L’objectif assigné du 13e est l’Hilsenfirst et son sommet ; l’attaque qui tout d’abord devait avoir lieu à 9 heures a été reportée à 15 h 15. (…)
A 15 h 15, tout est prêt et tout se déclenche : malgré les obstacles, malgré les barrages d’artillerie et surtout des mitrailleuses qui causent beaucoup de pertes aux 3e et 4e compagnies, dans une attaque-éclair menée avec brio, le sommet est complètement et rapidement enlevé.
Vive et rapide est la réaction de l’ennemi : bombardements écrasants, coupés de contre-attaques toutes repoussées, s’abattent sur le sommet : c’est et ce sera une débauche de 77, 130, 150 et aussi des terribles 210, des dizaines d’heures durant.
Pendant cinq jours de petites attaques locales sont encore faites pour améliorer ou rectifier nos lignes par endroits, mais la vie sur ce piton est extrêmement dure et exténuante ; les éclatements d’obus de tous calibres provoquent un grondement de tonnerre continu qui tend les nerfs à leur paroxysme ; on est littéralement envahi de fumées et de poussières et surtout, il fait très chaud et…. Il n’y a pas d’eau. Néanmoins, dans les tranchées, les chasseurs pliés sous le bombardement, mais l’œil aux aguets, tiennent bon.

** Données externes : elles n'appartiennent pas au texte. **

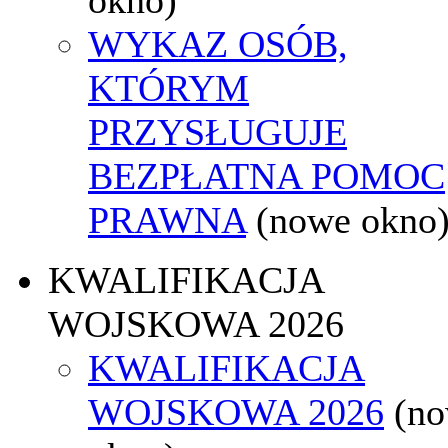
WYKAZ OSÓB,
KTÓRYM
PRZYSŁUGUJE
BEZPŁATNA POMOC
PRAWNA
(nowe okno
KWALIFIKACJA
WOJSKOWA 2026
KWALIFIKACJA
WOJSKOWA 2026
(n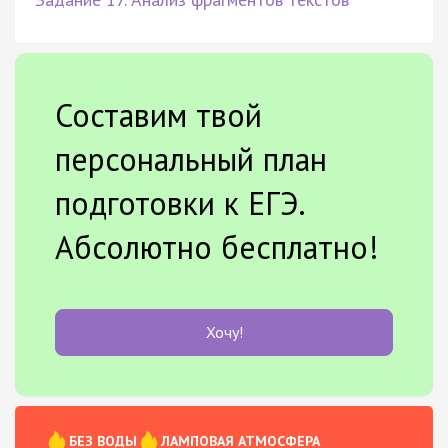
Составим твой
персональный план
подготовки к ЕГЭ.
Абсолютно бесплатно!
Хочу!
БЕЗ ВОДЫ
ЛАМПОВАЯ АТМОСФЕРА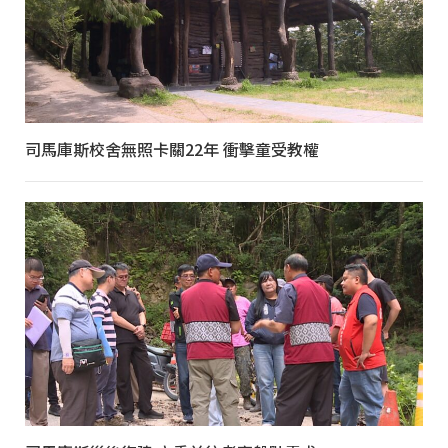
司馬庫斯校舍無照卡關22年 衝擊童受教權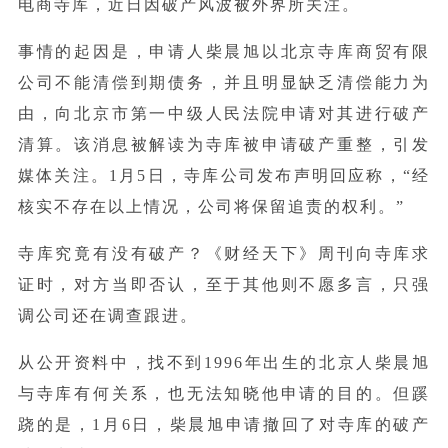
电商寺库，近日因破产风波被外界所关注。
事情的起因是，申请人柴晨旭以北京寺库商贸有限
公司不能清偿到期债务，并且明显缺乏清偿能力为
由，向北京市第一中级人民法院申请对其进行破产
清算。该消息被解读为寺库被申请破产重整，引发
媒体关注。1月5日，寺库公司发布声明回应称，“经
核实不存在以上情况，公司将保留追责的权利。”
寺库究竟有没有破产？《财经天下》周刊向寺库求
证时，对方当即否认，至于其他则不愿多言，只强
调公司还在调查跟进。
从公开资料中，找不到1996年出生的北京人柴晨旭
与寺库有何关系，也无法知晓他申请的目的。但蹊
跷的是，1月6日，柴晨旭申请撤回了对寺库的破产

Au soir de l’une de ces journées harassantes, le capitaine commandant la position confie au sergent-major la mission d’aller, coûte que coûte, chercher et ramener de l’eau au cours de la nuit.

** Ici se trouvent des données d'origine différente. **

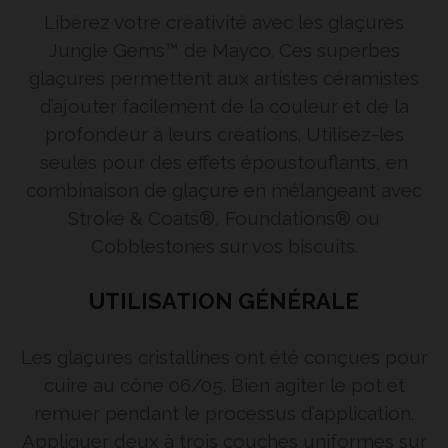
Libérez votre créativité avec les glaçures
Jungle Gems™ de Mayco. Ces superbes
glaçures permettent aux artistes céramistes
d’ajouter facilement de la couleur et de la
profondeur à leurs créations. Utilisez-les
seules pour des effets époustouflants, en
combinaison de glaçure en mélangeant avec
Stroke & Coats®, Foundations® ou
Cobblestones sur vos biscuits.
UTILISATION GÉNÉRALE
Les glaçures cristallines ont été conçues pour
cuire au cône 06/05. Bien agiter le pot et
remuer pendant le processus d’application.
Appliquer deux à trois couches uniformes sur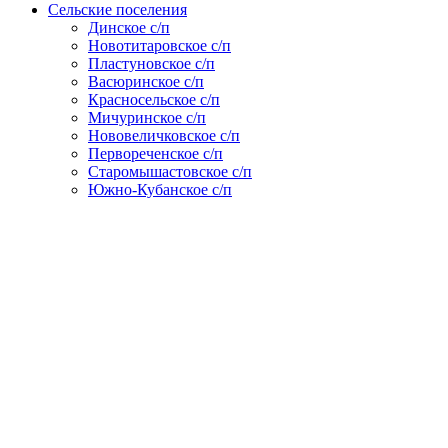
Сельские поселения
Динское с/п
Новотитаровское с/п
Пластуновское с/п
Васюринское с/п
Красносельское с/п
Мичуринское с/п
Нововеличковское с/п
Первореченское с/п
Старомышастовское с/п
Южно-Кубанское с/п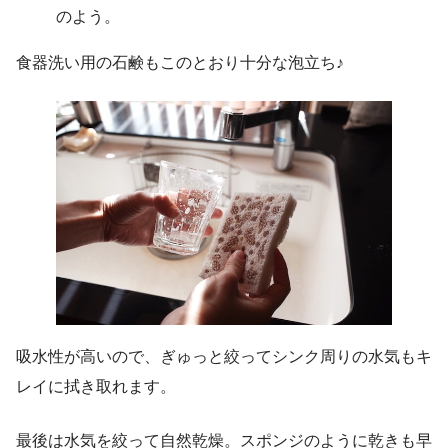
のよう。
食器洗い用の石鹸もこのとおり十分な泡立ち♪
吸水性が高いので、ぎゅっと絞ってシンク周りの水気もキ
レイに拭き取れます。
最後は水気を絞って自然乾燥。スポンジのように乾きも早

Le sergent-major descend donc et parvient à rassembler quelques mulets et leurs muletiers autour du point d’eau, de l’autre côté du ravin. Tout va bien, les tonnelets sont hissés en cacolet sur le dos des mulets ; mais à peine le chargement est-il arrivé que des sifflements se font entendre, suivis immédiatement de plusieurs rafales de 77 qui s’abattent dans tout le secteur de la source. Les mulets se cabrant s’échappent dans toutes les directions et il est impossible aux hommes de les retenir. Péniblement quatre mulets peuvent être ramenés de suite tandis qu’un chasseur a été tué. Maintenant il faut se hâter pour arriver avant la pointe du jour au sommet de l’Hilsenfirst.

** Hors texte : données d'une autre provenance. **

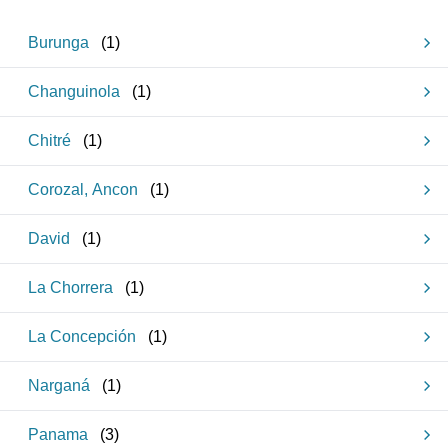
Burunga
(
1
)
Changuinola
(
1
)
Chitré
(
1
)
Corozal, Ancon
(
1
)
David
(
1
)
La Chorrera
(
1
)
La Concepción
(
1
)
Narganá
(
1
)
Panama
(
3
)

La petite colonne se met en route et parvenant sans incident au débouché de la première tranchée, le sergent-major est heureux d’annoncer aux premiers chasseurs qui se trouvaient là l’arrivée, à défaut de pinard, d’une bonne ration d’eau… Mais aucun ne répond… Ils restent muets… Sont-ils endormis ? Hélas non ! Ils étaient morts, tués à leur poste par le bombardement.
La précieuse cargaison, rapidement déchargée, mulets et muletiers sont renvoyés aussitôt pour profiter encore de la pénombre.
Enfin, malgré les violents efforts de l’ennemi, tant en bombardements massifs qu’en furieuses contre-attaques, la possession de l’Hilsenfirst, dont la défense est entre les mains du capitaine de la Goutte, paraît bien définitivement assurée.
Il faut alors penser à délivrer les cent-quarante camarades du 7e qui nous attendent impatiemment, car, de leur clairière, ils nous ont vus, ils ont suivi des yeux le 13e montant fougueusement à l’assaut de l’Hilsenfirst ; plus que jamais ils ont confiance, ils savent qu’on ne les abandonnera pas et que ce n’est plus qu’une question de quelques heures pour tenter de les délivrer.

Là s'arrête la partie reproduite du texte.